Now, from this docs: https://developers.cloudflare.com/hyperdrive/configuration/connect-to-private-database/#12-connect-your-database-using-a-public-hostname
I need to create a public hostname <random_name>.<my_domain>.com/
and point it to db mysq://...
with TCP type
Question:
1. If I link my db to make it accessible publicity via endpoint wouldn't anyone access it?
2. Do I need to enter the db username and password in type TCP url as well?
When I create a hyperdrive configuration, I can see it does ask for the db name, username and password.
Does that mean, that I do not have to add username, password and db name in the tcp url?4 Replies
1. Only the tunnel endpoint is publicly accessible, not the database port (which is behind the tunnel)
2. No, you should only need the address (including the port) which is used to access the database from the container running inside your network
You can test this by trying to connect via the MySQL command line client at the public hostname you choose to use for the tunnel; it won't allow unauthenticated access
Should I connect the mysql db to tunnel with the private networking hostname or a publicly network hostname (plz see the attached image)?

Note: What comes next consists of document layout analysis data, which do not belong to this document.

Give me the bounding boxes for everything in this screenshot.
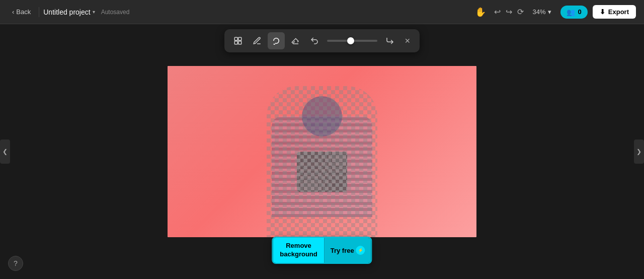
- toolbar-close-button[interactable]: ✕: [400, 34, 415, 48]
- collab-count: 0: [578, 8, 582, 16]
- svg-rect-3: [238, 41, 242, 44]
- autosaved-status: Autosaved: [101, 9, 130, 16]
- export-label: Export: [608, 8, 629, 16]
- chevron-down-icon: ▾: [93, 9, 95, 15]
- back-button[interactable]: ‹ Back: [8, 6, 35, 18]
- remove-background-button[interactable]: Removebackground: [273, 238, 324, 263]
- remove-background-popup: Removebackground Try free ⚡: [272, 237, 372, 264]
- zoom-value: 34%: [533, 8, 546, 16]
- download-icon: ⬇: [600, 8, 605, 16]
- collab-icon: 👥: [567, 8, 575, 16]
- person-checkerboard: [267, 86, 377, 237]
- try-free-icon: ⚡: [356, 246, 365, 255]
- left-arrow-button[interactable]: ❮: [0, 140, 10, 164]
- eraser-tool-button[interactable]: [287, 32, 304, 49]
- svg-rect-2: [234, 41, 237, 44]
- right-chevron-icon: ❯: [636, 148, 641, 155]
- brush-size-track[interactable]: [327, 40, 377, 42]
- brush-size-slider-area: [325, 40, 379, 42]
- project-title: Untitled project: [43, 8, 90, 16]
- floating-toolbar: ✕: [224, 29, 420, 52]
- refresh-icon[interactable]: ⟳: [517, 7, 524, 17]
- export-button[interactable]: ⬇ Export: [593, 5, 636, 19]
- svg-rect-1: [238, 37, 242, 40]
- try-free-label: Try free: [331, 247, 354, 254]
- grab-tool-icon[interactable]: ✋: [475, 7, 486, 18]
- select-tool-button[interactable]: [229, 32, 247, 49]
- left-chevron-icon: ❮: [3, 148, 8, 155]
- forward-tool-button[interactable]: [381, 32, 398, 49]
- back-label: Back: [16, 8, 31, 16]
- image-canvas[interactable]: [168, 66, 476, 237]
- close-icon: ✕: [405, 37, 411, 45]
- redo-icon[interactable]: ↪: [506, 7, 512, 17]
- transparency-overlay: [168, 66, 476, 237]
- lasso-tool-button[interactable]: [268, 32, 285, 49]
- zoom-control[interactable]: 34% ▾: [529, 6, 555, 18]
- remove-bg-label: Removebackground: [280, 242, 317, 259]
- nav-right: ✋ ↩ ↪ ⟳ 34% ▾ 👥 0 ⬇ Export: [475, 5, 636, 19]
- try-free-button[interactable]: Try free ⚡: [325, 238, 371, 263]
- zoom-chevron-icon: ▾: [548, 8, 551, 16]
- top-nav: ‹ Back Untitled project ▾ Autosaved ✋ ↩ …: [0, 0, 644, 24]
- collab-button[interactable]: 👥 0: [560, 6, 588, 19]
- help-icon: ?: [14, 259, 18, 267]
- nav-divider: [39, 7, 39, 17]
- undo-curve-button[interactable]: [306, 32, 323, 49]
- pen-tool-button[interactable]: [249, 32, 266, 49]
- brush-size-thumb[interactable]: [347, 37, 354, 44]
- svg-rect-0: [234, 37, 237, 40]
- undo-icon[interactable]: ↩: [494, 7, 501, 17]
- project-title-area[interactable]: Untitled project ▾: [43, 8, 95, 16]
- right-arrow-button[interactable]: ❯: [634, 140, 644, 164]
- help-button[interactable]: ?: [8, 256, 23, 271]
- canvas-area: ❮ ❯ Removebackground: [0, 24, 644, 279]
- back-arrow-icon: ‹: [12, 8, 14, 16]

I tried using both ways with private and public network hostname
and for both of them I'm getting this error, when connecting it to hyperdrive.
not sure what exactly does it means:
I got this error from cloudflared for mysql db connection:
At a high level, the way this works is that you only expose your database to the Tunnel. You protect any ingress to the tunnel by having a default-deny Access Policy, and then an
allow
Access Policy for just your desired services. You give Hyperdrive the keys to that allow
Policy (via Service Token), and now only Hyperdrive can access your database, and it isn't even exposed to the public Internet.
However, in addition to that, you still need to deal with users/passwords on your database itself. So the Access secret+Id allow Hyperdrive to get to your database, and the username+password allow it to log into the DB itself once it gets there.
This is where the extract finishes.